1 . Find the perfect product for everyone

The perfect is an enemy of the good. When we talk about products with a technological base, we usually think that it was only the creativity of their inventors that made their product today “so perfect”, but sometimes we forget their infantile beginnings and stumbles.

Who dictates the course of development are the customers and we are in a time when it is possible to look at the behavior of users in detail. We can know how much they stay on our site, how they relate to the service and even direct feedback from customers.

Instead of delaying the launch of the product in search of obtaining the perfect product, it is more viable to launch a viable minimum product and modify it so that it adapts to the users using the information generated by its use. This will allow the end product to generate revenue and gain traction faster, with accelerated and sustainable growth.

2. Being toologists

We all tend to be controllers in our companies. Not only do we want to run a business, we want to build it with our own hands. As if it were our baby, we will not let it go, we protect it sometimes in excess. This excessive involvement is natural in entrepreneurs and it is not for less, there is an important investment of time, money and emotions in companies.

However, there is a common factor in entrepreneurs who really stand out from the rest: they only execute the tasks in which they excel, everything else is subcontracted or they recruit more qualified people to perform the tasks. In short, they are made of a team, both internally and externally.

As an entrepreneur, the trick is not to be a todologist, but to identify the strengths and strengthen the weaknesses with other people that can help lead the business in the direction of success.

3. Not understanding or not carrying a cash flow

Entrepreneurs often misunderstand the dynamics of how to properly manage cash flow. The reality is that startups start to “burn cash” from the first day, that is, every second of every day costs money to operate.

A popular study conducted by CB Insights suggests that almost 30% of startups fail because they run out of cash. A mismanagement of cash is the second most common cause of failure in entrepreneurship, just behind selling products for which there is no demand.

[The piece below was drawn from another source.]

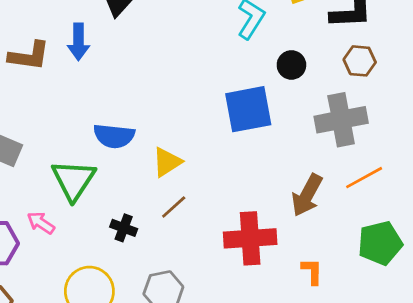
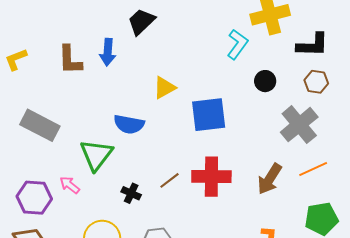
brown L-shape: (29, 56) -> (70, 60), turned 76
blue square: (248, 109) -> (209, 115), moved
gray cross: (341, 120) -> (299, 125), turned -33
yellow triangle: (167, 162) -> (164, 88), moved
red cross: (250, 238) -> (211, 177), moved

As an entrepreneur, a solid understanding of a broad range of economic principles must be developed if the company is to survive and thrive. “Cash flow” is a key concept that many entrepreneurs often seem confused about.

With a poor understanding of these concepts, it is quite possible to have a business “booming”, but still have negative results in the flow. It is essential to have an estimate of amounts and times in which resources are being burned, in order to plan an intelligent capital survey.

4. Focus too much on partnerships

If an alliance forces you to make a new sales and revenue budget, then you’re on the right track. But the reality is that most alliances are only for public relations. Avoid spending too much time on unproductive alliances and focus on sales, which are usually the solution to the vast majority of startup problems. When you have sales, your investors are happy.

5. Premature diversification

It is common to see entrepreneurs who just launched a product to the market with a positive response and are already looking to launch another project to diversify their value proposition. Besides that this is economically unfeasible, incurring expenses of research, development, marketing and launching, it is also a way to lose the focus of “core business”.

For those who have the soul of a serial entrepreneur, the wisest thing is to wait for the first product to consolidate and the company to show benefits before thinking about diversification.